The Catch 22 of Movement

Exercise and movement for someone in pain can sometimes feel like a catch 22. Take knee pain for example; someone may tell us that because we are having knee pain, we should not take the stairs or squat. However, stepping or squatting may be exactly what we need to do in order to build up strength around the knee and get some healthy movement through the joint. In fact, if we don’t step or squat, the knee may become stiff and weak and we may lose the ability to do these movements all together. So, we may be risking A. more pain/stiffness/weakness in the long run and B. decreased function of the joint all together (along with a loss in our overall ability to be functional). BUT, when we squat or step it hurts. What do we do?

There is no simple solution to this, but I believe there is more to do than we think. Often times we hear that we shouldn’t do something and, in response, immediately debilitate ourselves; we treat it as a cut and dry situation and think there are no other options. However, maybe what our body really needs is to take a break from these movements for a short time and then ease our way back into them by means of graded exposure (choosing a modified and tolerable version of a movement, building mental and physical confidence here, and then slowly progressing).

With all this being said, it is necessary that I leave a hard disclaimer: this should only be done with the assistance and support of a qualified heath care professional (a Physical Therapist, for example). There are certain situations where pathology may trump this idea and it will actually cause more harm to the joint. However, this is less common than we may believe.

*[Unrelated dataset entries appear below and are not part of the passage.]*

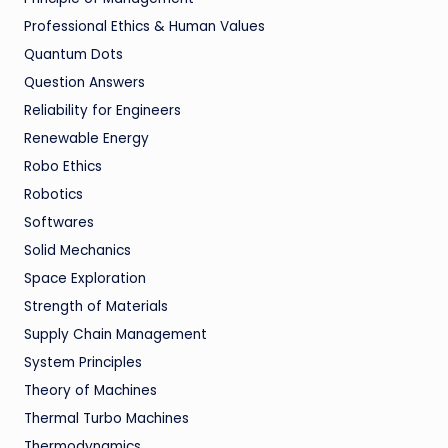
Professional Ethics & Human Values
Quantum Dots
Question Answers
Reliability for Engineers
Renewable Energy
Robo Ethics
Robotics
Softwares
Solid Mechanics
Space Exploration
Strength of Materials
Supply Chain Management
System Principles
Theory of Machines
Thermal Turbo Machines
Thermodynamics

Let’s get back the idea of being functional. What does this mean? The short answer is: it depends on who you ask. Everybody’s functional is different depending on what they do in their lives, so there is no real standard. For example, a professional weight lifter’s functional is going to be different than a stay at home mom or dad’s, just as an avid hiker’s functional is different than a sedentary salesperson’s. The lost ability to squat or step may be more devastating for the weightlifter or hiker, but it will still effect the lives of all parties. Generally speaking, stepping and squatting are important movement patterns and are difficult to avoid in the real world (think stairs, going to the bathroom, picking something up, etc.) When we lose our ability to do this, we lose our ability to do a lot of activities of daily living (ADLs).

Commonly, we see people try to interject and make changes such as moving to a ranch with no stairs or raising the toilet seats in their home, but this may just be feeding the problem. Maybe we cannot do something because we are not doing it.